Sur sa vision d’une relation saine et transparente entre l’armée et les médias, l’établissement d’un cadre normatif de travail entre les deux entités, les attentes des médias pour les FAMa, Bandiougou Danté (le président de la Maison de la presse) a proposé, entre autres, la sécurisation des installations des médias, surtout à l’intérieur du pays dans les zones de conflit pour donner la confiance aux uns et aux autres ; l’anticipation dans la communication et l’accès à l’information à temps des Forces armées pour éviter les rumeurs ; la formation des hommes de médias pour qu’ils partagent les réalités des militaires ; la professionnalisation et la spécialisation des hommes de médias dans l’information, la communication et aux questions militaires.
Concernant l’amélioration des relations de l’armée avec les hommes de médias, le colonel-major à la retraite Diarran Koné a déclaré que les difficultés dans les relations entre l’armée et les hommes de médias résident dans l’ignorance, l’incapacité et la méchanceté. A ses dires, la société malienne doit s’organiser face à l’adversité et dans la crise afin de définir le rôle de chaque composante.
Sur la problématique journalistique en temps de guerre, il a dit que le rôle du journaliste est de protéger les Forces armées pour leur permettre de combattre l’ennemi. Pour cela, la liberté de mouvement et de production doit être sécurisée.
Selon lui, les acteurs de l’amélioration des relations armée-médias sont, entre autres, les populations car les informations sont d’abord destinées à ces populations dont les militaires font partie, les militaires, les politiques, etc.
Parlant des difficultés entre Forces armées et médias, il a affirmé que les militaires souffrent de l’incompréhension vis-à-vis des hommes de médias qui les affaiblissent avec de fausses informations et de l’intox. “Les militaires attendent des hommes de médias qu’ils recoupent les informations avant de les diffuser.

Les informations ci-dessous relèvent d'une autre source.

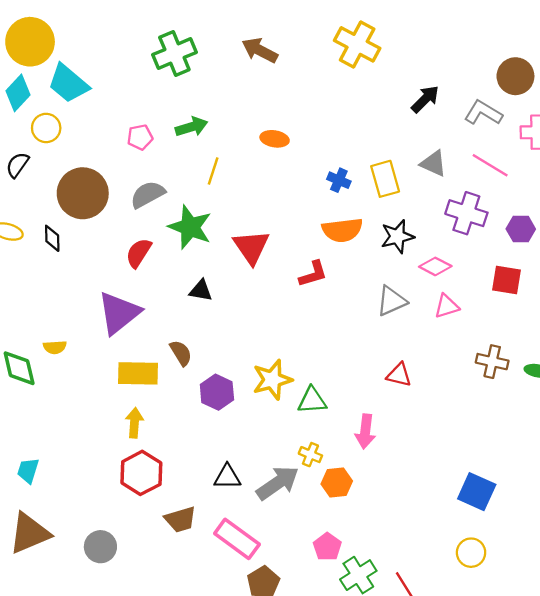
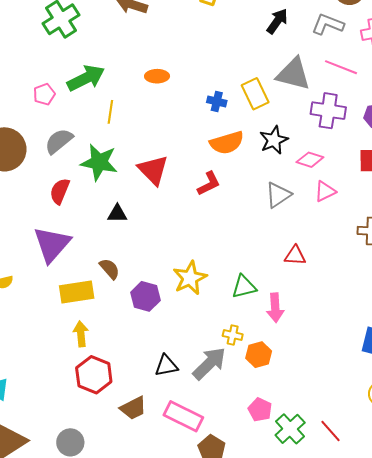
green arrow: (192, 127) -> (86, 78), size x1.4
gray triangle: (433, 163) -> (293, 74), size x1.5
green triangle: (312, 400) -> (244, 287), moved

D’autres attentes des militaires venant des médias sont, entre autres, l’animation dans les journaux de rubriques permanentes destinées aux Forces armés ; l’accompagnement et l’engagement citoyen de la presse auprès des militaires. Pour cela, la presse doit bénéficier des badges et des dossiers de presse. Il n’y a pas d’armée sans population. L’armée et la population doivent aller ensemble”, a-t-il admis.

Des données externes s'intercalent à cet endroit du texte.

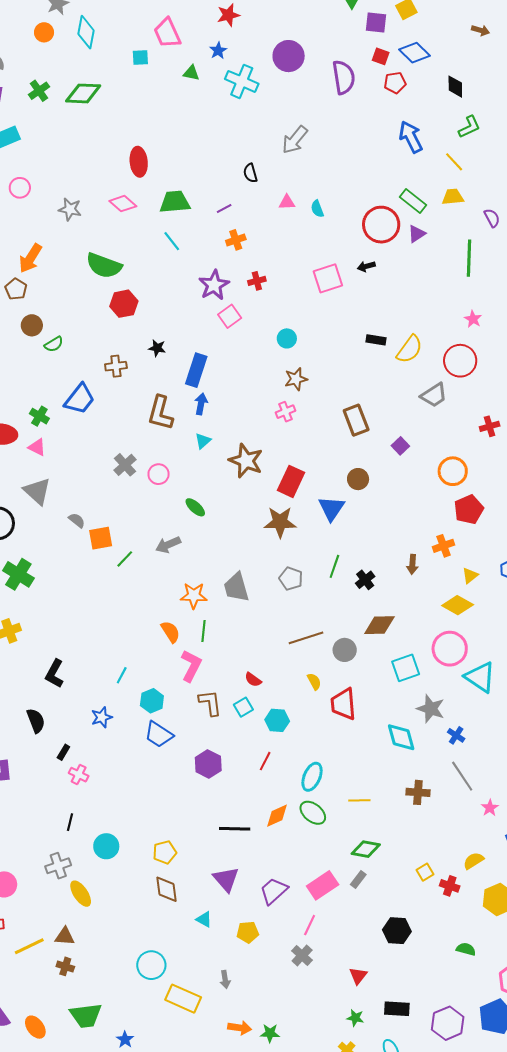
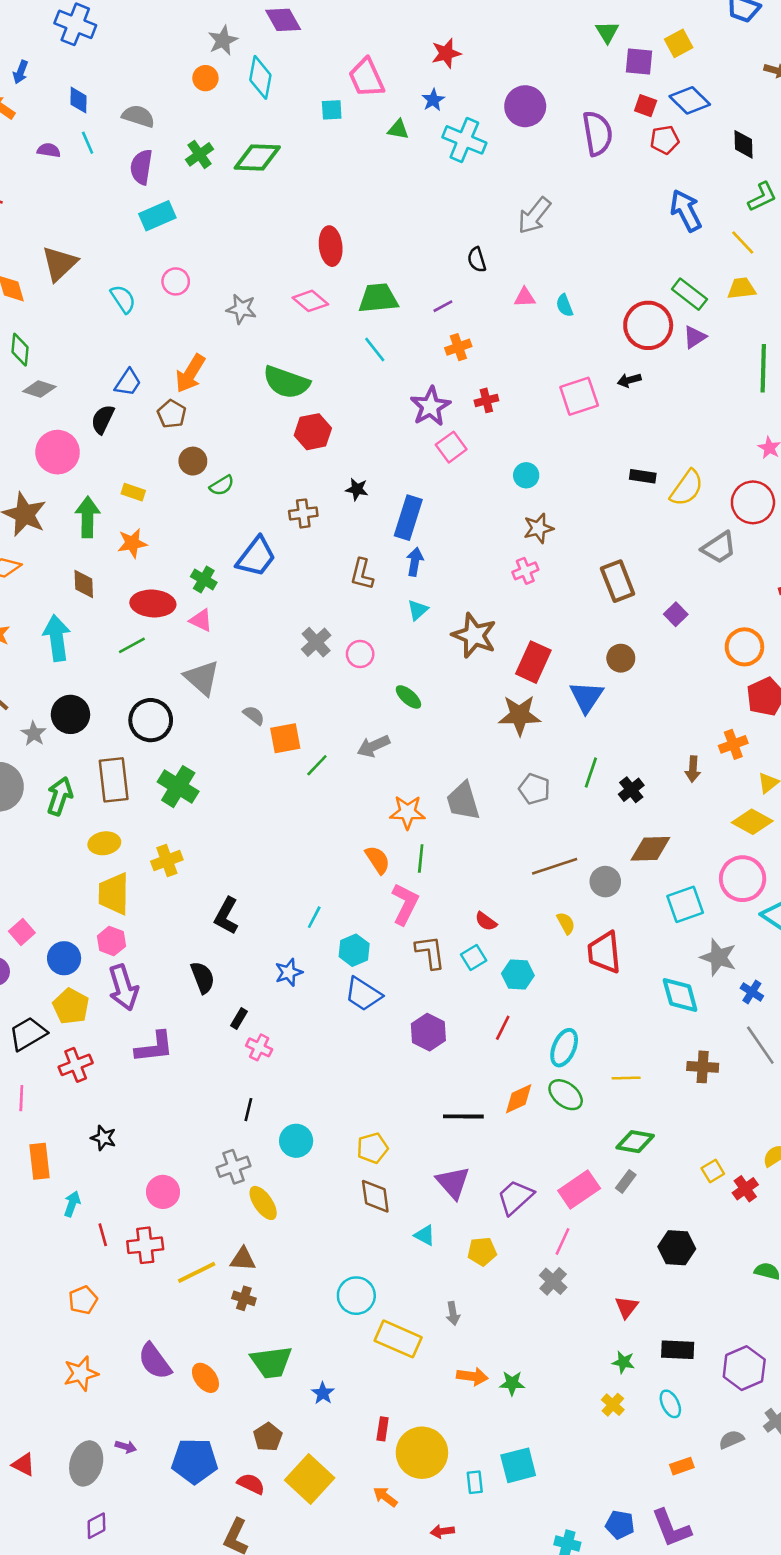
brown L-shape: (160, 413) -> (362, 574), size x0.7
red cross: (450, 886) -> (745, 1189), turned 36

Pour Boubacar Théra de DCAF, la sécurité va au-delà de la sécurité humaine. La réforme de la sécurité et le contrôle démocratique de la sécurité font partie intégrante de la sécurité. Comme rôle des médias dans l’amélioration de la gouvernance du secteur de la sécurité, il a cité le rôle d’information des citoyens par les médias, le rôle de surveillance démocratique en faisant la lumière sur les abus et cas de mauvaise gestion des institutions du secteur de la sécurité. Il a proposé de réinventer la Dirpa et de mieux l’organiser et réformer pour que les médias et les militaires puissent se retrouver pour travailler la main dans la main.

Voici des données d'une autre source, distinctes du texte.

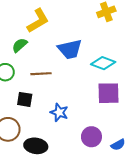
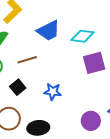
black square: (25, 99) -> (18, 87), turned -35
purple circle: (91, 137) -> (91, 121), moved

L’inspecteur général adjoint des armées, le général de brigade Bréhima Diabaté et les chefs d’Etat-major de l’Armée de l’air (le général de brigade Alou Boï Diarra), de l’Armée de terre (le général de bridage Félix Diallo), de la Garde nationale (le général de brigade Elysée Jean Dao) et le général de brigade Moussa Toumani Koné (directeur de la sécurité militaire) ont communiqué respectivement sur “l’Inspection générale des armées et services : quelles missions au sein des Famas ?” ; “L’Armée de terre : la vision stratégique” ; “Quelle vision pour l’Armée de l’air de demain ?” ; “La Garde nationale : organisation, missions et perspectives d’avenir” ; “La lutte contre le terrorisme dans un contexte d’insécurité régionale : cas du Mali”.
A la cérémonie de clôture, Alexis Ndayizeye (DCAF) s’est réjoui du déroulement de l’atelier qui, à ses dires, va tisser un partenariat entre l’armée et les médias.